Clang, at least, has gotten significantly better in the past year (I haven’t used GCC for a while), but there’s certainly room for improvement. Please report bugs for cases that your compiler misses if you can spare a few minutes.

Have you published your hash function?
Not yet but will soon. It is not just one function but an entire family of functions with some interesting aspects beyond just the algorithms.

The hash functions were algorithmically optimized around a scaffolding I designed that guaranteed certain performance characteristics and easy analyzability. It has literally produced many, many thousands of high quality hash functions. Tens of thousands of CPU hours have been burned on the optimization process, which is still running, and the ones that have been put into use so far were early samples pulled out of that process but the hash functions still being processed in the pipeline are statistically more robust than the earlier versions.
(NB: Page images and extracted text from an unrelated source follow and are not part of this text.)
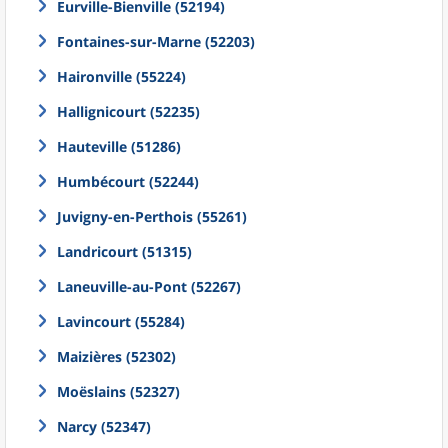
Eurville-Bienville (52194)
Fontaines-sur-Marne (52203)
Haironville (55224)
Hallignicourt (52235)
Hauteville (51286)
Humbécourt (52244)
Juvigny-en-Perthois (55261)
Landricourt (51315)
Laneuville-au-Pont (52267)
Lavincourt (55284)
Maizières (52302)
Moëslains (52327)
Narcy (52347)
Much easier than trying to design them the old fashioned way. At some point soon, since the optimization is converging, I will evaluate the most promising parts of the phase space to select the strongest and most aesthetic functions and publish those into the public domain.

how does it compare to, say, tabulation as in

Mihai Patrascu, Mikkel Thorup: The Power of Simple Tabulation Hashing. J. ACM 59(3): 14 (2012) http://doi.acm.org/10.1145/2220357.2220361 (free version: http://arxiv.org/abs/1011.5200)

or also

Mihai Patrascu, Mikkel Thorup: Twisted Tabulation Hashing. SODA 2013: 209-228 http://knowledgecenter.siam.org/0236-000005/

This is exactly what I was planning on doing one of these days. After looking at CityHash I was sure it could be beat.